> RECORDS SHOWN
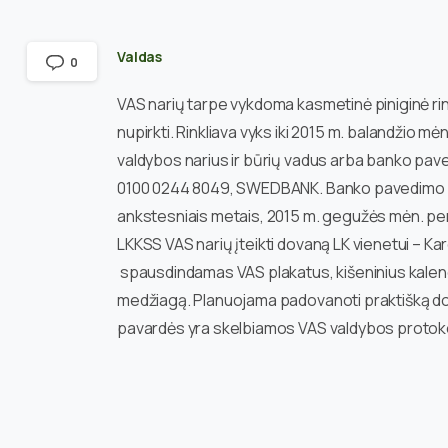
Valdas
0
VAS narių tarpe vykdoma kasmetinė piniginė rink
nupirkti. Rinkliava vyks iki 2015 m. balandžio 
valdybos narius ir būrių vadus arba banko pave
0100 0244 8049, SWEDBANK. Banko pavedimo pask
ankstesniais metais, 2015 m. gegužės mėn. pe
LKKSS VAS narių įteikti dovaną LK vienetui – Kar
spausdindamas VAS plakatus, kišeninius kalendo
medžiagą. Planuojama padovanoti praktišką dov
pavardės yra skelbiamos VAS valdybos protok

> WHAT YOU NEED TO DO
Without carrying over any picture, write out the entries above once more, exactly.

> WRITTEN RESPONSE
Valdas
0
VAS narių tarpe vykdoma kasmetinė piniginė rink
nupirkti. Rinkliava vyks iki 2015 m. balandžio 
valdybos narius ir būrių vadus arba banko pave
0100 0244 8049, SWEDBANK. Banko pavedimo pask
ankstesniais metais, 2015 m. gegužės mėn. pe
LKKSS VAS narių įteikti dovaną LK vienetui – Kar
spausdindamas VAS plakatus, kišeninius kalendo
medžiagą. Planuojama padovanoti praktišką dov
pavardės yra skelbiamos VAS valdybos protok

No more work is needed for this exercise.